*Record excerpts*.
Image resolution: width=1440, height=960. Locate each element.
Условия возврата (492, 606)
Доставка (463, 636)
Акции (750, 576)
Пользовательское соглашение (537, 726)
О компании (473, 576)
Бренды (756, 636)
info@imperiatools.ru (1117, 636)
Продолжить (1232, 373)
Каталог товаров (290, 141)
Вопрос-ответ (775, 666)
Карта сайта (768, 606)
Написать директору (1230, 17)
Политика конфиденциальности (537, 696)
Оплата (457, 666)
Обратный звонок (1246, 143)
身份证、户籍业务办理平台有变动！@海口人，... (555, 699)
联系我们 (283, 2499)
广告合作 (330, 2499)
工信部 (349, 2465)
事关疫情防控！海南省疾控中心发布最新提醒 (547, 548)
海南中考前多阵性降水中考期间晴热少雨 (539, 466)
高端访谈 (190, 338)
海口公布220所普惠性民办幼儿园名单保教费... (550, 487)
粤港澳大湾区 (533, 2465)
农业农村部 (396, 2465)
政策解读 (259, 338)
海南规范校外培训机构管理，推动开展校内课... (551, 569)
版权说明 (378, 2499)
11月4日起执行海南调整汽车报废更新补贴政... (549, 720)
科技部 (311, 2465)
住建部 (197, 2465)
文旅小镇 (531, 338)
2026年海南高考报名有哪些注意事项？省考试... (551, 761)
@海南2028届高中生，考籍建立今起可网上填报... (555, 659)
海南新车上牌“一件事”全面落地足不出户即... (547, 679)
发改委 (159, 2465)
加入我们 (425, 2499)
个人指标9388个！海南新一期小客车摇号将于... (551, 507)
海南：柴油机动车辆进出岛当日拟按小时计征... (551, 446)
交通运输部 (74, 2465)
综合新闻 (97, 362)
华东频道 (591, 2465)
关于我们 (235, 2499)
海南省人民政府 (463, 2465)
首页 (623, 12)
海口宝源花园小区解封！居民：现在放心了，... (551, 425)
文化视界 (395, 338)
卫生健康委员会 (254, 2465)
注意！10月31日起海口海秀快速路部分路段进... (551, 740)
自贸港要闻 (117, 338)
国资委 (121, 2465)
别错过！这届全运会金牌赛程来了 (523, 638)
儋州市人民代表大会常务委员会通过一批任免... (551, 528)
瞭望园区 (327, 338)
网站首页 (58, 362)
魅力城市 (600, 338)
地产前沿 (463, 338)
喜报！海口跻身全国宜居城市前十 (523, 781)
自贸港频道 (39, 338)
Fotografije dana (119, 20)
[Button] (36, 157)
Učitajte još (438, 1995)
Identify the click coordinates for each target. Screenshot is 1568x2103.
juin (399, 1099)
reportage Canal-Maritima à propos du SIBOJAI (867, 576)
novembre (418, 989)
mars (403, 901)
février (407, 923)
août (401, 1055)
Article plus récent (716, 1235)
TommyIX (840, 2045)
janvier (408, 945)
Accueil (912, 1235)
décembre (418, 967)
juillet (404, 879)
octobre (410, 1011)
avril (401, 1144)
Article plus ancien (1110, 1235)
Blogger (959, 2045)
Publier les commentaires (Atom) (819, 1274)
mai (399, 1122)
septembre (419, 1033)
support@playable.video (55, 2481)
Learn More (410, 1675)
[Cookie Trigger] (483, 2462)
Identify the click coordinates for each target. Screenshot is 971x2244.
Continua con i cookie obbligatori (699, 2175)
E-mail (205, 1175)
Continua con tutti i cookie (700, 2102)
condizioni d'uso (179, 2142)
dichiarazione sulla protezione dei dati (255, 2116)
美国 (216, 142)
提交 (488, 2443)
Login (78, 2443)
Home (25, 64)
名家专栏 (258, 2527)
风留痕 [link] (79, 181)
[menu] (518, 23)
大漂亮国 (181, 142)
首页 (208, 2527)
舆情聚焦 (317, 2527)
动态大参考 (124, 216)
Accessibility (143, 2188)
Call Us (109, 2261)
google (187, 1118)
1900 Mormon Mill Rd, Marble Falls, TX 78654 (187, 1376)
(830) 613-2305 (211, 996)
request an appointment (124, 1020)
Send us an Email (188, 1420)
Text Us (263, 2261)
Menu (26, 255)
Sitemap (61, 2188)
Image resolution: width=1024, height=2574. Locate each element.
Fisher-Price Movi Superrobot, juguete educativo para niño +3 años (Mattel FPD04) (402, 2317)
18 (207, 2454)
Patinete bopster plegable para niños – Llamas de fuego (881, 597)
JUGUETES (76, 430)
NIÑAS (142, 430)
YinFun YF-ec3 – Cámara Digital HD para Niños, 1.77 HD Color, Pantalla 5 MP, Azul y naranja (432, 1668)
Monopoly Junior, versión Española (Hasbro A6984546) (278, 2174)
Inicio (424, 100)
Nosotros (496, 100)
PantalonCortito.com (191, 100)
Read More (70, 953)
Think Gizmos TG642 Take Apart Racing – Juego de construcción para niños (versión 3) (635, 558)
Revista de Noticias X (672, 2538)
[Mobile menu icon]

*Assignment*. Give back the records above exactly, limited to the lines between the one holding "E-mail (205, 1175)" and the one holding "Revista de Noticias X (672, 2538)", inclusive.

*Output for this task*.
E-mail (205, 1175)
Continua con tutti i cookie (700, 2102)
condizioni d'uso (179, 2142)
dichiarazione sulla protezione dei dati (255, 2116)
美国 (216, 142)
提交 (488, 2443)
Login (78, 2443)
Home (25, 64)
名家专栏 (258, 2527)
风留痕 [link] (79, 181)
[menu] (518, 23)
大漂亮国 (181, 142)
首页 (208, 2527)
舆情聚焦 (317, 2527)
动态大参考 (124, 216)
Accessibility (143, 2188)
Call Us (109, 2261)
google (187, 1118)
1900 Mormon Mill Rd, Marble Falls, TX 78654 (187, 1376)
(830) 613-2305 (211, 996)
request an appointment (124, 1020)
Send us an Email (188, 1420)
Text Us (263, 2261)
Menu (26, 255)
Sitemap (61, 2188)
Image resolution: width=1024, height=2574. Locate each element.
Fisher-Price Movi Superrobot, juguete educativo para niño +3 años (Mattel FPD04) (402, 2317)
18 (207, 2454)
Patinete bopster plegable para niños – Llamas de fuego (881, 597)
JUGUETES (76, 430)
NIÑAS (142, 430)
YinFun YF-ec3 – Cámara Digital HD para Niños, 1.77 HD Color, Pantalla 5 MP, Azul y naranja (432, 1668)
Monopoly Junior, versión Española (Hasbro A6984546) (278, 2174)
Inicio (424, 100)
Nosotros (496, 100)
PantalonCortito.com (191, 100)
Read More (70, 953)
Think Gizmos TG642 Take Apart Racing – Juego de construcción para niños (versión 3) (635, 558)
Revista de Noticias X (672, 2538)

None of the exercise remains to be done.